Depuis un certain temps, la paix et la sécurité dans la région des grands lacs sont menacées à un haut degré avec des conséquences humaines et matérielles néfastes, qui affectent les politiques domestiques des pays de grands lacs. La paix, la sécurité et le développement demeurent les points préoccupants dans la problématique politique des Etats de Grands lacs. Toujours dans la recherche de solutions de paix et de stabilité régionales, les Etats des Grands lacs se sont recensement réunis pour rétablissement de la paix, la sécurité et le développement régional. En effet, la signature du pacte de Nairobi le vendredi 15 décembre 2006 par la RDC, l'Angola, la République Centrafricaine, la République du Congo, le Kenya, le Rwanda, la Tanzanie, l'Ouganda et la Zambie, pourrait inaugurer une période de sécurité, de stabilité et de développement dans la région, si seulement la confiance politique et diplomatique viendraient aux soutient du pacte.

A présent, en attendant la ratification dudit pacte par les parlements respectifs des Etats cités, quelles sont les confidences diplomatiques et les volontés politique dans l'exécution de ce pacte de Nairobi ? Et cette confiance est-elle suffisante pour la réussite du pacte de Nairobi ? Comment les Etats des grands lacs peuvent-ils s'engager, avec détermination, à tenir leurs volontés exprimées dans ce pacte ?

La société internationale, bien qu'anarchique, bon nombre de pays se témoignent, plutôt avec succès, une confiance politique entre eux de la signature à l'exécution des accords, et autres traités, et cela avec une certaine confidence diplomatique fondée sur les volontés exprimées. Dans le cadre international des Nations Unies, rappelons qu'aux termes d'intervention lors de ses élections, Mr Ban Ki-moon, nouveau secrétaire Général des Nations Unies, le successeur de Kofi Annan a identifié trois domaines nécessitant une action concertée : « tout d'abord ramener la confiance entre les parties prenantes », « L'action de l'ONU a pour fondement la volonté politique des Etats Membres et la volonté politique ne peut être forgée dans une atmosphère de méfiance », a-t-il poursuivi.

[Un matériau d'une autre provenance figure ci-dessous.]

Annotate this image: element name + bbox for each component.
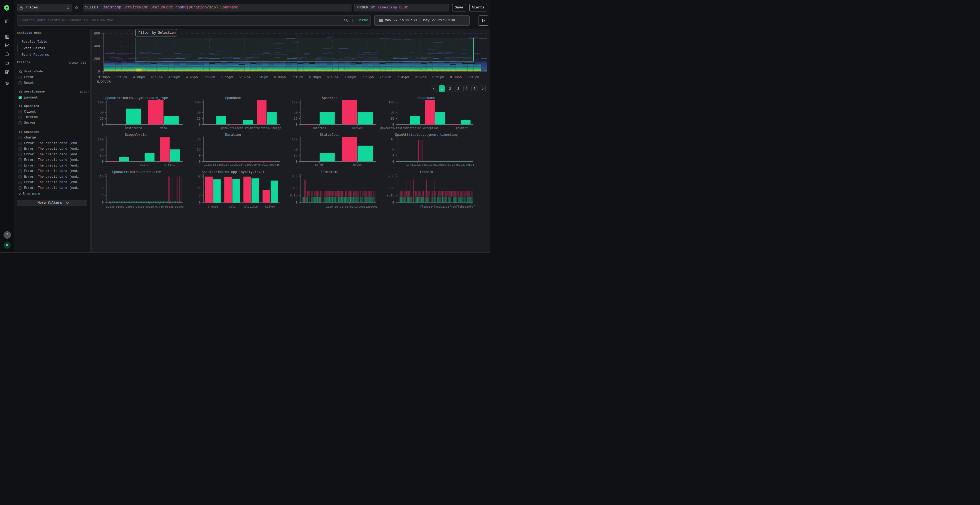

Quant aux Etats de grands lacs, la confiance politique doit substituer à la méfiance politique pour la réussite du pacte de Nairobi. Cette analyse prône une nouvelle culture diplomatique fondée sur la confidence, un air frais pour que les chefs d'Etats, leurs plénipotentiaires et autres personnels diplomatiques, qui devront travailler au plus haut niveau avec professionnalisme relatif à l'art diplomatique, plus au moins responsables face aux défis de paix, de sécurité, de démocratie pour la stabilité régionale qu'ils convoitent à tout prix.

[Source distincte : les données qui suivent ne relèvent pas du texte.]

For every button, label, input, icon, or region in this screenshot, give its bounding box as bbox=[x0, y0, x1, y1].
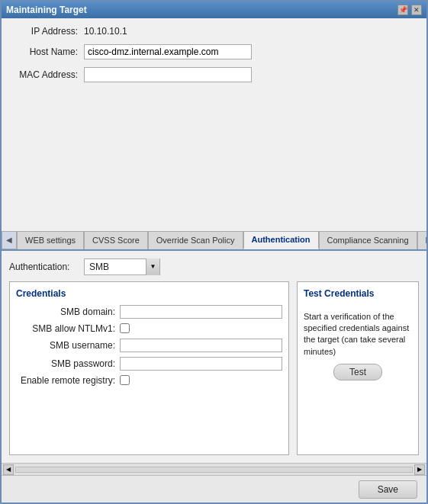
close-button[interactable]: ✕ bbox=[411, 5, 422, 15]
ip-address-label: IP Address: bbox=[9, 26, 78, 37]
tabs-list: WEB settings CVSS Score Override Scan Po… bbox=[17, 231, 426, 249]
tab-web-settings[interactable]: WEB settings bbox=[17, 231, 84, 249]
host-name-row: Host Name: bbox=[9, 44, 419, 59]
smb-domain-row: SMB domain: bbox=[16, 305, 282, 319]
scroll-left-arrow[interactable]: ◀ bbox=[3, 464, 14, 475]
panels-row: Credentials SMB domain: SMB allow NTLMv1… bbox=[9, 281, 419, 456]
authentication-label: Authentication: bbox=[9, 262, 78, 272]
smb-password-label: SMB password: bbox=[16, 358, 115, 369]
remote-registry-label: Enable remote registry: bbox=[16, 375, 115, 386]
tab-data[interactable]: Datat bbox=[417, 231, 426, 249]
tab-compliance-scanning[interactable]: Compliance Scanning bbox=[319, 231, 417, 249]
smb-ntlmv1-row: SMB allow NTLMv1: bbox=[16, 323, 282, 334]
smb-ntlmv1-label: SMB allow NTLMv1: bbox=[16, 323, 115, 334]
content-area: IP Address: 10.10.10.1 Host Name: MAC Ad… bbox=[2, 18, 426, 231]
host-name-label: Host Name: bbox=[9, 47, 78, 57]
tab-cvss-score[interactable]: CVSS Score bbox=[84, 231, 148, 249]
smb-username-input[interactable] bbox=[120, 339, 282, 352]
ip-address-value: 10.10.10.1 bbox=[84, 26, 127, 37]
authentication-tab-content: Authentication: SMB ▼ Credentials SMB do… bbox=[2, 251, 426, 464]
pin-button[interactable]: 📌 bbox=[397, 5, 408, 15]
smb-domain-input[interactable] bbox=[120, 305, 282, 319]
smb-password-input[interactable] bbox=[120, 357, 282, 371]
smb-username-row: SMB username: bbox=[16, 339, 282, 352]
ip-address-row: IP Address: 10.10.10.1 bbox=[9, 26, 419, 37]
smb-username-label: SMB username: bbox=[16, 340, 115, 351]
authentication-select[interactable]: SMB ▼ bbox=[84, 258, 160, 275]
main-window: Maintaining Target 📌 ✕ IP Address: 10.10… bbox=[0, 0, 428, 504]
window-title: Maintaining Target bbox=[6, 5, 87, 15]
credentials-panel: Credentials SMB domain: SMB allow NTLMv1… bbox=[9, 281, 289, 456]
title-bar-controls: 📌 ✕ bbox=[397, 5, 422, 15]
scroll-right-arrow[interactable]: ▶ bbox=[414, 464, 425, 475]
tabs-container: ◀ WEB settings CVSS Score Override Scan … bbox=[2, 231, 426, 251]
mac-address-input[interactable] bbox=[84, 67, 252, 82]
test-credentials-title: Test Credentials bbox=[304, 288, 412, 299]
mac-address-label: MAC Address: bbox=[9, 69, 78, 80]
host-name-input[interactable] bbox=[84, 44, 252, 59]
authentication-dropdown-arrow[interactable]: ▼ bbox=[146, 258, 159, 275]
footer: Save bbox=[2, 475, 426, 502]
horizontal-scrollbar: ◀ ▶ bbox=[2, 463, 426, 475]
smb-password-row: SMB password: bbox=[16, 357, 282, 371]
save-button[interactable]: Save bbox=[359, 480, 417, 499]
authentication-method-row: Authentication: SMB ▼ bbox=[9, 258, 419, 275]
smb-ntlmv1-checkbox[interactable] bbox=[120, 323, 130, 333]
tab-authentication[interactable]: Authentication bbox=[243, 231, 319, 249]
remote-registry-row: Enable remote registry: bbox=[16, 375, 282, 386]
test-button[interactable]: Test bbox=[333, 364, 382, 380]
authentication-value: SMB bbox=[85, 260, 146, 274]
scroll-track[interactable] bbox=[15, 467, 413, 473]
tab-back-button[interactable]: ◀ bbox=[2, 231, 17, 249]
credentials-panel-title: Credentials bbox=[16, 288, 282, 299]
mac-address-row: MAC Address: bbox=[9, 67, 419, 82]
smb-domain-label: SMB domain: bbox=[16, 307, 115, 317]
remote-registry-checkbox[interactable] bbox=[120, 375, 130, 385]
tab-override-scan-policy[interactable]: Override Scan Policy bbox=[148, 231, 243, 249]
test-credentials-panel: Test Credentials Start a verification of… bbox=[297, 281, 419, 456]
title-bar: Maintaining Target 📌 ✕ bbox=[2, 2, 426, 18]
test-credentials-description: Start a verification of the specified cr… bbox=[304, 311, 412, 358]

Il existe aucun « thermomètre politique »pour mesurer la confiance d'un Etat sur la scène politique internationale, sinon difficile pour le faire. Cependant, Les mutuelles visites officielles, et leurs contenues peuvent contribuer à la « trust perception »,et ou à la confiance politique entre Etats, mais demeurent plutôt symboliques. Néanmoins, la confidence diplomatique, la volonté politique dans l'exécution de traités, des accords et autres pactes serait, selon nous, un témoignage de confiance diplomatique entre les Etats membres qui les ont signés. La confidence diplomatique, comme facteur indispensable, rentre dans le calcul comportemental des acteurs politiques, qui décident absolument au prix des objectifs assignés d'atteindre les buts visés. Cette confidence diplomatique, révèle la volonté politique fondée sur vertu politique, la vertu au sens qu'explique Montesquieu, qui doit plutôt caractériser l'homme politique pendant l'exécution de traités, et ou autres accords internationaux., en d'autres termes, homme politique du bien, du réel qui s'engage sincèrement et sans ruse pour accomplir, mieux traduire en actions sa volonté politique exprimée dans l'acte qu'il signe en accord avec d'autres.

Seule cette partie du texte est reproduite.